- [TASK GOAL]:
From the entries below, please gather each line containing the string "хостинг".

Page images and extracted text
++++++++

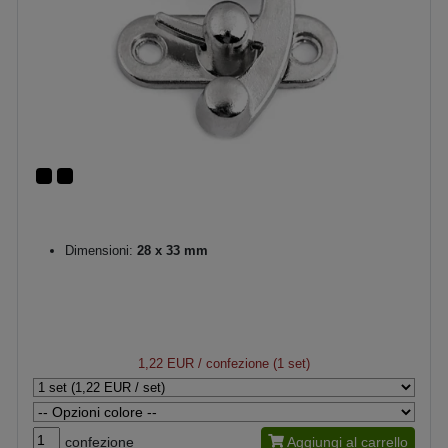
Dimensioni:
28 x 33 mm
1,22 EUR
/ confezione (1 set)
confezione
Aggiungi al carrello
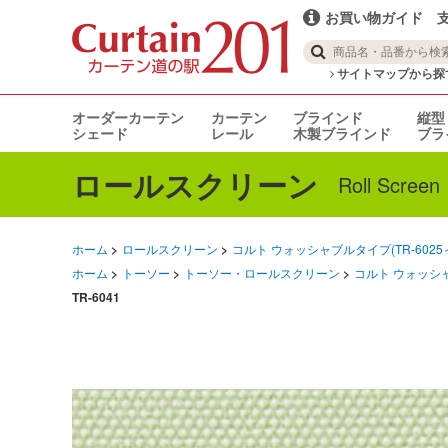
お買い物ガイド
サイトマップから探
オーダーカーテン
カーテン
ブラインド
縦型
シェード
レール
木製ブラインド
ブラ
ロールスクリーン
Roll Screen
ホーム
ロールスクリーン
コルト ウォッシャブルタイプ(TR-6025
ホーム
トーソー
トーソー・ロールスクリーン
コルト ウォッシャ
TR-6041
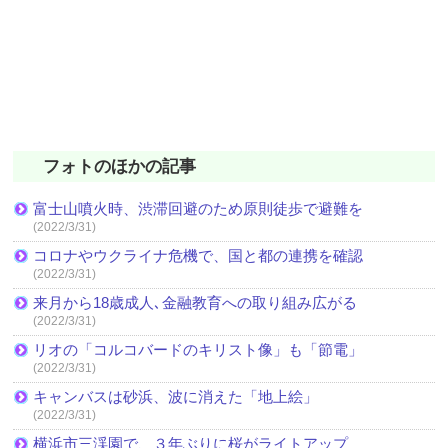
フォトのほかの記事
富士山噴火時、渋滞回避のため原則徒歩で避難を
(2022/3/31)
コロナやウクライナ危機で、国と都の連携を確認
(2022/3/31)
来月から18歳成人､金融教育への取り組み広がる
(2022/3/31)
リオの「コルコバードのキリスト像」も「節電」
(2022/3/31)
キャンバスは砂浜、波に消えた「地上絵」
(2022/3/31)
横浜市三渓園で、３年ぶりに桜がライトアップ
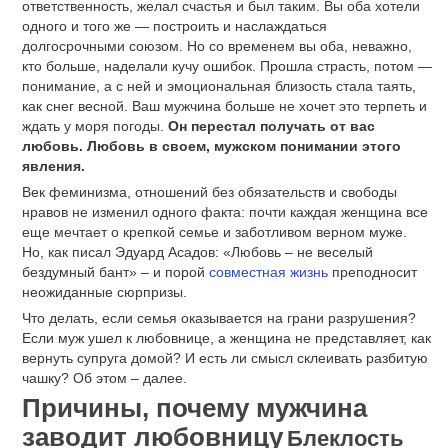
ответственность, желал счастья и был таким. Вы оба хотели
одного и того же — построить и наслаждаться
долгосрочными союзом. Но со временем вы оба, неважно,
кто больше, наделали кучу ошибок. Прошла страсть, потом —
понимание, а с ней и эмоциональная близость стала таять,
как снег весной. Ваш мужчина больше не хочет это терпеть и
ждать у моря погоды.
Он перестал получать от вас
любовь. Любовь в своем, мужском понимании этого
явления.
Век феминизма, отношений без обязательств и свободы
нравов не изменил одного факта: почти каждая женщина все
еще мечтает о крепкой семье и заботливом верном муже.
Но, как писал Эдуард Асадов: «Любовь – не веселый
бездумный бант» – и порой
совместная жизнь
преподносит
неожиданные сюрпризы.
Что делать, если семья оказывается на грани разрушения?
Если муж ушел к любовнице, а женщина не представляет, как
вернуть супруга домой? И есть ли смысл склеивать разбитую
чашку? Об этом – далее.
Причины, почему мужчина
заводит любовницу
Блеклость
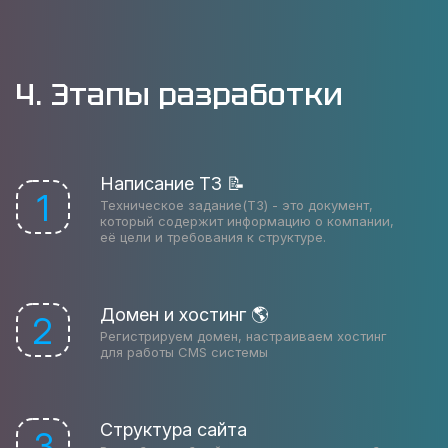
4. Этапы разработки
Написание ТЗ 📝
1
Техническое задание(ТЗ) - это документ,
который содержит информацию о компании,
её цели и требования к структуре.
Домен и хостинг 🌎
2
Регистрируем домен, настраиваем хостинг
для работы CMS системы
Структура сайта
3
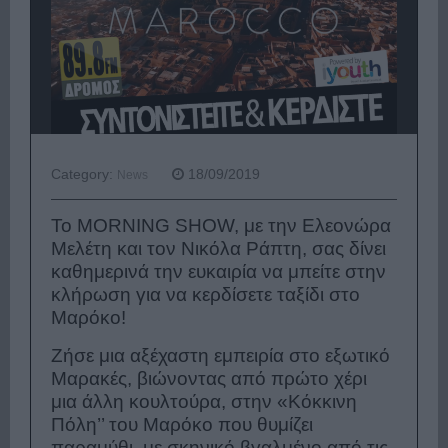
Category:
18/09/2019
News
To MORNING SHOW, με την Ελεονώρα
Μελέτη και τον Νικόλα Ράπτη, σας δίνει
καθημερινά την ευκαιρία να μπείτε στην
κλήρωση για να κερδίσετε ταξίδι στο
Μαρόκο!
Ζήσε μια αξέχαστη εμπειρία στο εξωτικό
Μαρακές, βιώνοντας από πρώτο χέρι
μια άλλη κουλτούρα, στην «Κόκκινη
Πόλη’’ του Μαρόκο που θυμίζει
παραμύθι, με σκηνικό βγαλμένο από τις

++++++++

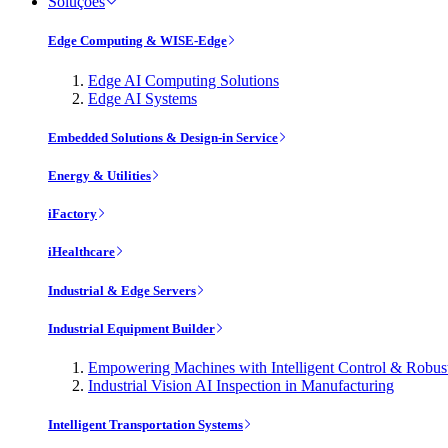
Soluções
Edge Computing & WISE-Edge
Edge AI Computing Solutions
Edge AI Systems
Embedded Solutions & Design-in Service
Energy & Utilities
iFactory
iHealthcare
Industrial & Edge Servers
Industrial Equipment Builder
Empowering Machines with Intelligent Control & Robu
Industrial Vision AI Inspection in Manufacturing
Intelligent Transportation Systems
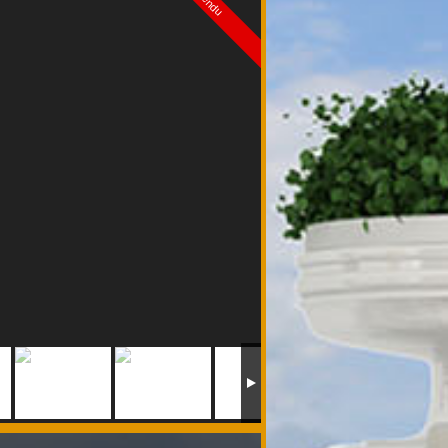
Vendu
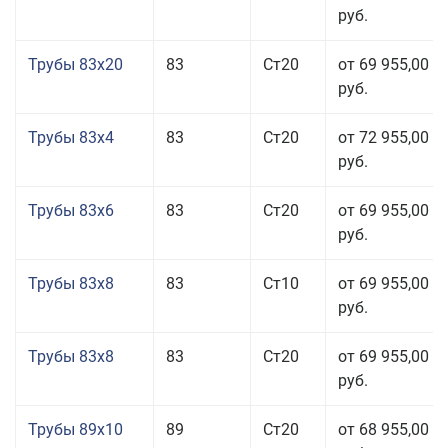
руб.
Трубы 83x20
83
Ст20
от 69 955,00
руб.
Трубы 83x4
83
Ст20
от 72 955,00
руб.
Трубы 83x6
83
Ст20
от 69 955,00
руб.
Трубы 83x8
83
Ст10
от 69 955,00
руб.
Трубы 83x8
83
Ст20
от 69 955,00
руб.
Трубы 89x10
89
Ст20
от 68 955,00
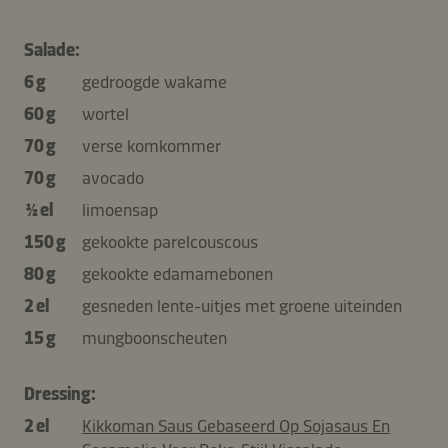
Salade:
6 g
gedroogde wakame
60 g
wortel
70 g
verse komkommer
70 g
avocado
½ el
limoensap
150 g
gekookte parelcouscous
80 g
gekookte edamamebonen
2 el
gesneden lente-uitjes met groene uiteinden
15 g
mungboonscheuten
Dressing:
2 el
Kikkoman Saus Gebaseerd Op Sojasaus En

++++++++

- [ANSWER TO THIS TASK]:
Домен и хостинг 🌎
Регистрируем домен, настраиваем хостинг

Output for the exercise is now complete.